La pierre angulaire d’une littérature spéculative.
« Le Phénix » l’empathie exaltante. Un roman, canevas d’êtres qui vont s’enlacer fabuleusement.
D’une envergure philosophique, ésotérique, sociale, ici, vous allez pénétrer dans le summum de l’art.
Deux amies d’enfance se retrouvent, pavlovienne rencontre, entre confidences, retrouvailles et l’harmonie d’une amitié fidèle. Entre cigarettes, café et connivence, Sarah Dutoit, femme de terrain, à Montréal en juin 2016, conte à son amie neuropsychologue, un cas, celui d’un homme emblématique et original, qui fréquente le centre d’accueil Bonneau pour les Sans-abris.
« J’ai un cas qui va confondre ta science… Un gars d’âge mûr, je dirais la cinquantaine avancée ».
Il est étrange, ne formule pas ses phrases correctement, parle aux oiseaux, cite de grands poètes. Répète les horreurs endurées pendant la Première Guerre, dans les tranchées de Gallipodi. Un siècle le sépare de cette guerre. Il joue de la musique, en virtuose. Il semble habité par une force obscure. Il cuisine à merveille, le don inné.

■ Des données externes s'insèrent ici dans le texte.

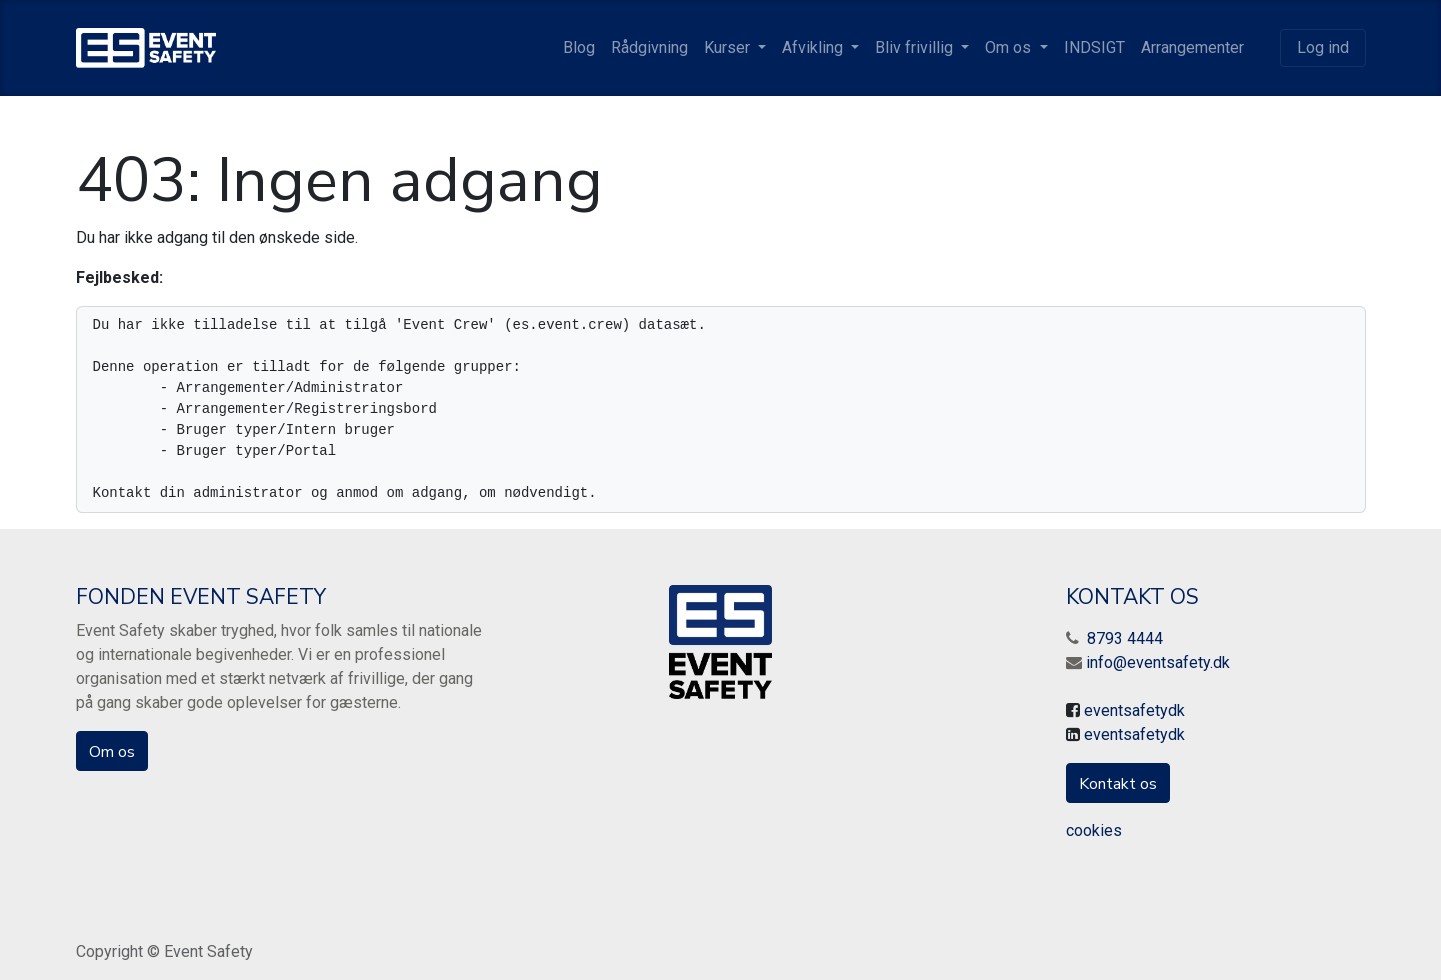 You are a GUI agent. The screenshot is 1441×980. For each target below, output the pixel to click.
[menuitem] (579, 48)
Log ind (1323, 47) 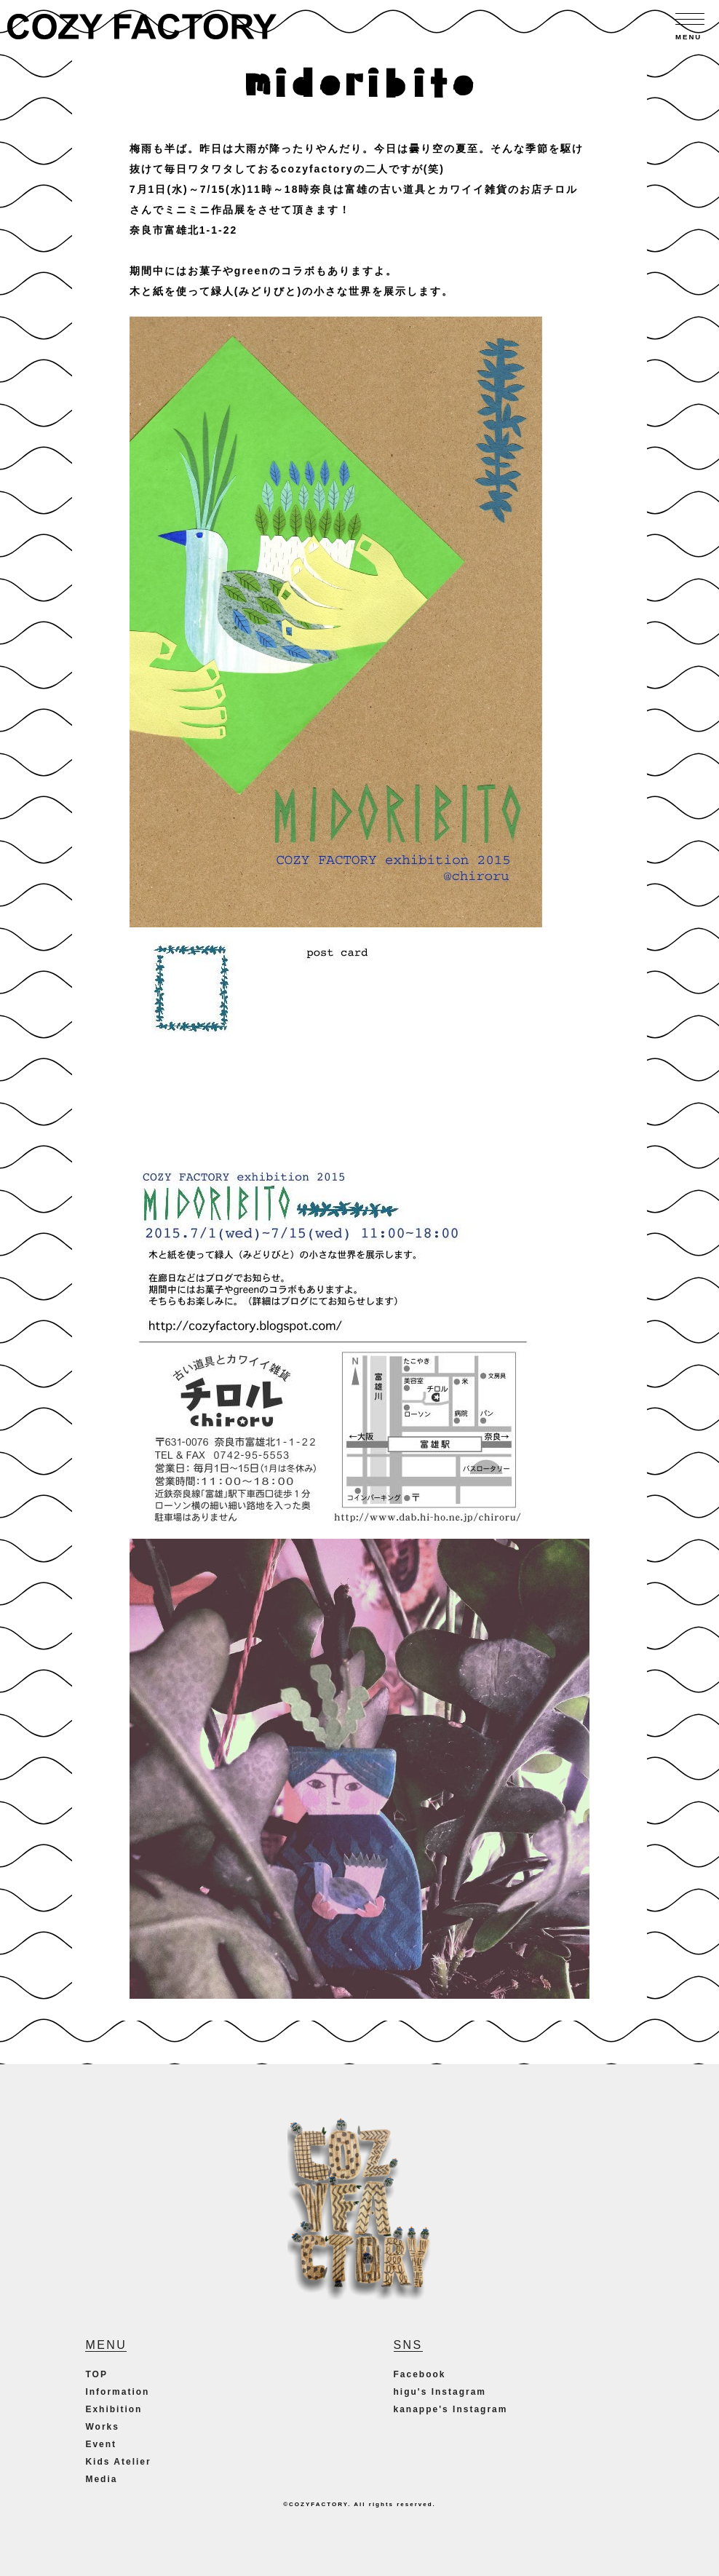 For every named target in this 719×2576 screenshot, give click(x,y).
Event (100, 2444)
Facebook (420, 2374)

« L’animatrice lui tend des pastels, lui dit : Mon loup dessine-moi ton kalahari ».
Prodigieuse, métaphorique, la toile est rémanence. « L’impression d’une scène grandiose ».
Il est énigmatique. L’aura sublimée par l’extraordinaire. Il va et vient, tel Diogène, pénètre l’antre social et humaniste, la faim aux abois. Sarah veut comprendre et interpelle la neuropsychologue.
« Lorsqu’il partage sa soupe avec les anglophones, il se met à soliloquer dans la langue de Shakespeare ». Il maîtrise toutes les langues, Babel en lumière. L’inconnu est surnommé : Le Phénix. Tout un symbole. Le récit est tremblant d’humanité, les sciences en apogée. L’attachement pour cet être imprévisible est une source nouvelle pour les amies.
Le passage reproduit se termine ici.